Problem statement :: The records below hold a stretch from the line with "Conocé Viroloxy [Mas Info Viroloxy] (72, 804)" through the line with "Pedir Presupuesto (76, 1163)"; return exactly those lines, ends included, and nothing more.

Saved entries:

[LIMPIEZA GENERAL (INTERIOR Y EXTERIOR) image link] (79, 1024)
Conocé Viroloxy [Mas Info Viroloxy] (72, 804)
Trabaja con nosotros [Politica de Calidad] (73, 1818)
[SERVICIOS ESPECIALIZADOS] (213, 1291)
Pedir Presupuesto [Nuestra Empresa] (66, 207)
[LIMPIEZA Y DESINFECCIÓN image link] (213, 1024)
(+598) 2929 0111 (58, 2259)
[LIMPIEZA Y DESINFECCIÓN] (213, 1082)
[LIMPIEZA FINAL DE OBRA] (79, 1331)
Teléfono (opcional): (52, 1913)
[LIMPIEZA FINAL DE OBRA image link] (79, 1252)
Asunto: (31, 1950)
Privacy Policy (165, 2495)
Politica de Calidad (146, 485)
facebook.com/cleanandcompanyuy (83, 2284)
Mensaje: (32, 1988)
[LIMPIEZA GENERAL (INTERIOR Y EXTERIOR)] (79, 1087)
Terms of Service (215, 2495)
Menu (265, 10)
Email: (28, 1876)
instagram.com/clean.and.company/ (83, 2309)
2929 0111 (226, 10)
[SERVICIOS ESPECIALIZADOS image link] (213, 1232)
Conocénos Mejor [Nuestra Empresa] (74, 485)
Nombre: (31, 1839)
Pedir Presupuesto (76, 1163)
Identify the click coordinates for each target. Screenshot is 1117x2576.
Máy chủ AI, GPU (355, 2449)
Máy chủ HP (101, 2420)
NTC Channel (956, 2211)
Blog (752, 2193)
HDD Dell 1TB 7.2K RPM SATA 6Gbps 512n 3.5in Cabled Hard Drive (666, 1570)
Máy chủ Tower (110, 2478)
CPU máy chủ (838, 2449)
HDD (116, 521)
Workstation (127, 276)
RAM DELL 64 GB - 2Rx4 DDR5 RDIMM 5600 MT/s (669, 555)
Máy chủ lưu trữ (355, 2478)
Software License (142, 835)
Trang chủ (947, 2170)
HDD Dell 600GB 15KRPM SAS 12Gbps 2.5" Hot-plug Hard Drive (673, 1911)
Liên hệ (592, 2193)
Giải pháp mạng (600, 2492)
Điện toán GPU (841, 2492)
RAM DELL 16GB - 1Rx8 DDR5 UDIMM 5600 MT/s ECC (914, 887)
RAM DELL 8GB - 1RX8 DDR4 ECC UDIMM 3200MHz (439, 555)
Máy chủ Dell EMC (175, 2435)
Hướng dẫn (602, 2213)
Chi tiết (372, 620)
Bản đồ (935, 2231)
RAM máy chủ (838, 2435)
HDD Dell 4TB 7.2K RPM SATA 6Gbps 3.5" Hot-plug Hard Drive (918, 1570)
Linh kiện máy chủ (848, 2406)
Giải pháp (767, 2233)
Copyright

Solved exercise ::
Conocé Viroloxy [Mas Info Viroloxy] (72, 804)
Trabaja con nosotros [Politica de Calidad] (73, 1818)
[SERVICIOS ESPECIALIZADOS] (213, 1291)
Pedir Presupuesto [Nuestra Empresa] (66, 207)
[LIMPIEZA Y DESINFECCIÓN image link] (213, 1024)
(+598) 2929 0111 (58, 2259)
[LIMPIEZA Y DESINFECCIÓN] (213, 1082)
[LIMPIEZA FINAL DE OBRA] (79, 1331)
Teléfono (opcional): (52, 1913)
[LIMPIEZA FINAL DE OBRA image link] (79, 1252)
Asunto: (31, 1950)
Privacy Policy (165, 2495)
Politica de Calidad (146, 485)
facebook.com/cleanandcompanyuy (83, 2284)
Mensaje: (32, 1988)
[LIMPIEZA GENERAL (INTERIOR Y EXTERIOR)] (79, 1087)
Terms of Service (215, 2495)
Menu (265, 10)
Email: (28, 1876)
instagram.com/clean.and.company/ (83, 2309)
2929 0111 (226, 10)
[SERVICIOS ESPECIALIZADOS image link] (213, 1232)
Conocénos Mejor [Nuestra Empresa] (74, 485)
Nombre: (31, 1839)
Pedir Presupuesto (76, 1163)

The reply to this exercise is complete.